**TASK REQUIREMENTS**
From the entries below, copy exactly the lines from the one that contains "الاستفادة من رسوم" through the one that contains "عقود الفروقات (CFDs) هي", both included, and only those.

"""

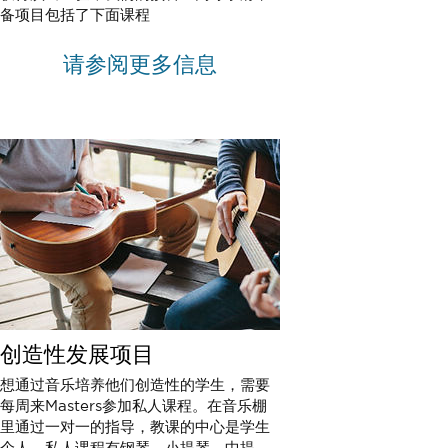
备项目包括了下面课程
请参阅更多信息
创造性发展项目
想通过音乐培养他们创造性的学生，需要
每周来Masters参加私人课程。在音乐棚
里通过一对一的指导，教课的中心是学生
个人。私人课程有钢琴、小提琴、中提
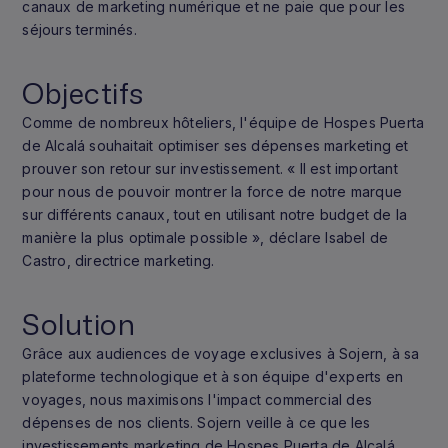
canaux de marketing numérique et ne paie que pour les
séjours terminés.
Objectifs
Comme de nombreux hôteliers, l'équipe de Hospes Puerta
de Alcalá souhaitait optimiser ses dépenses marketing et
prouver son retour sur investissement. « Il est important
pour nous de pouvoir montrer la force de notre marque
sur différents canaux, tout en utilisant notre budget de la
manière la plus optimale possible », déclare Isabel de
Castro, directrice marketing.
Solution
Grâce aux audiences de voyage exclusives à Sojern, à sa
plateforme technologique et à son équipe d'experts en
voyages, nous maximisons l'impact commercial des
dépenses de nos clients. Sojern veille à ce que les
investissements marketing de Hospes Puerta de Alcalá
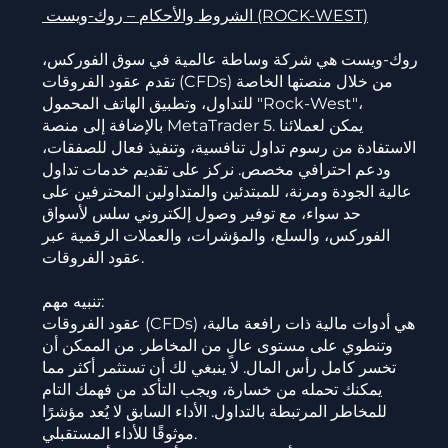
الشروط والأحكام – روك-ويست (ROCK-WEST)
روك-ويست هي شركة وساطة عالمية في سوق الفوركس،
تقدم عقود الفروقات (CFDs) من خلال منصتها الخاصة
للتداول، وتطبيق الهاتف المحمول "Rock-West"،
بالإضافة إلى منصة MetaTrader 5. يمكن لعملائنا
الاستفادة من رسوم تداول تنافسية، وتنفيذ فعال للصفقات،
ودعم احترافي مخصص. نركز على تقديم خدمات تداول
عالية الجودة ومرنة، للمبتدئين والمتداولين المحترفين على
حد سواء، مع توفير وصول إلكتروني سلس لأسواق
الفوركس، والسلع، والمؤشرات، والعملات الرقمية عبر
عقود الفروقات.
تنبيه مهم:
عقود الفروقات (CFDs) هي أدوات مالية ذات رافعة مالية،
وتنطوي على مستوى عالٍ من المخاطر. من الممكن أن
تخسر كامل رأس المال. لا ينبغي لك أن تستثمر أكثر مما
يمكنك تحمله من خسارة، ويجب التأكد من فهمك التام
للمخاطر المرتبطة بالتداول. الأداء السابق لا يُعد مؤشرًا
موثوقًا للأداء المستقبلي.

"""

**RESPONSE FOR THIS EXERCISE**
الاستفادة من رسوم تداول تنافسية، وتنفيذ فعال للصفقات،
ودعم احترافي مخصص. نركز على تقديم خدمات تداول
عالية الجودة ومرنة، للمبتدئين والمتداولين المحترفين على
حد سواء، مع توفير وصول إلكتروني سلس لأسواق
الفوركس، والسلع، والمؤشرات، والعملات الرقمية عبر
عقود الفروقات.
تنبيه مهم:
عقود الفروقات (CFDs) هي أدوات مالية ذات رافعة مالية،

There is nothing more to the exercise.